Jesus finds him once he was cast out, and asks him a simple question, “Do you believe in the Son of Man” (Jn. 9:35). Once it is made clear that Jesus, the one who healed him, is the Son of Man, he declares that he does believe, and worships Jesus. Do you see the progression? The man who is made new starts with the statement that Jesus is a man who healed him. Then that he is a prophet. Then that he is something more than a prophet to have healed his particular blindness, for it is “unheard of.” Jesus must be from God, and he wants now to be his disciple. Finally, Jesus Himself asks him if he believes, and once he knows who Jesus is, he believes and worships, ie he acknowledges that Jesus isn’t just a man, a prophet, or from God, but that He is God, and it is this being God that made his re-creation possible, that allows him to share in the life of the great, “I AM.”
 
Brothers and sisters, the man born blind is all of us.

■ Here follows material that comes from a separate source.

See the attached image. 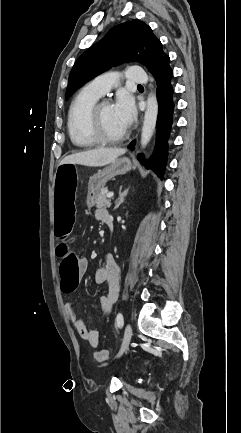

The pool of Siloam is the Sacrament of Baptism. The realization and confession that Jesus is God is one we must all come to to be His disciples. And we, like him, will share in the glory and eternal life of Jesus. Well and truly is the Sunday on which we hear this Gospel named Laetare, which means “Rejoice!” We have much for which we can rejoice – our blindness is healed, our lives renewed, our God is made man, and we will share in His nature and in His Resurrection!